Traditional minorities have been living in the United States for long enough or grown large enough to become part of the cultural mainstream. The first figure shows that black Americans, Jewish Americans, and Hispanic Americans score high on this traditional minorities dimension. They are less disliked and more welcomed minorities in the eyes of white Americans.
Cultural outgroups—atheists, Mormons, and Muslims—are viewed very differently. These groups all fall outside of mainstream society culturally, behaviorally, or both. White Americans perceive atheists, Mormons, and Muslims through a common lens. They are viewed less favorably and are generally less welcomed than black Americans, Jewish Americans, and Hispanic Americans. There is, however, a range of perspectives on these cultural “outgroups.” Mormons are seen as most akin to the traditional minorities, atheists are viewed as furthest from the “traditional” minorities, and Muslims score in the middle.
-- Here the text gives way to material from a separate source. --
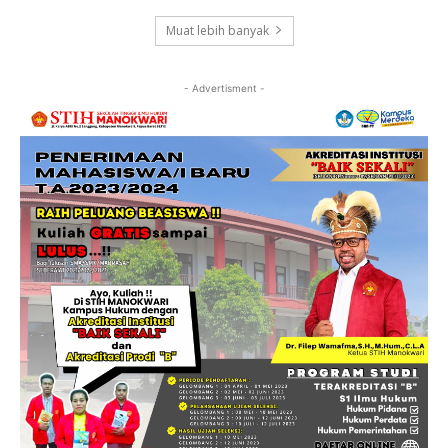
Muat lebih banyak
- Advertisment -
It seems most likely, given this analysis, that Mormons could soon join blacks, Jews, and Latinos as part of the “traditional” minority group.
It’s important to note that while Americans approach these groups in markedly different ways, opinions of minority groups are generally related, meaning that warmer attitudes toward Muslims go hand-in-hand with warmer attitudes toward Jews, blacks, and Latinos. Similarly, prejudice toward Mormons is likely to be accompanied by prejudice toward Latinos.
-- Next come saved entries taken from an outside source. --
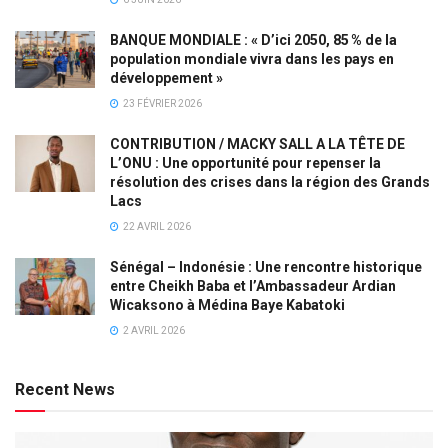
BANQUE MONDIALE : « D’ici 2050, 85 % de la
population mondiale vivra dans les pays en
développement »
23 FÉVRIER 2026
CONTRIBUTION / MACKY SALL A LA TÊTE DE
L’ONU : Une opportunité pour repenser la
résolution des crises dans la région des Grands
Lacs
22 AVRIL 2026
Sénégal – Indonésie : Une rencontre historique
entre Cheikh Baba et l’Ambassadeur Ardian
Wicaksono à Médina Baye Kabatoki
2 AVRIL 2026
Recent News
Is there a partisan story for this two-dimensional nature of prejudice in the United States? The short answer is yes. The second figure shows the partisan breakdown of average favorability toward traditional and cultural minorities. White Republicans hold very negative feelings toward cultural outgroups (atheists, Mormons, and Muslims), and are almost indifferent toward traditional minorities (blacks, Jews, and Latinos). White Democrats, on the other hand, have high positive ratings toward both dimensions of minorities. White Independents hold somewhat negative feelings toward the traditional outgroups, and very positive attitudes toward the cultural outgroups.
How will this play out in this November’s election? There are many black, Hispanic, and Jewish politicians in American politics today. However, there are fewer openly atheist, Mormon, and Muslim politicians in public office. Perhaps what it takes for a minority group to become part of the traditional minorities cluster is its ability to recruit salient political figures. If this is true, we can speculate that Romney’s candidacy may speed the movement of Mormons from a cultural outgroup to a traditional minority.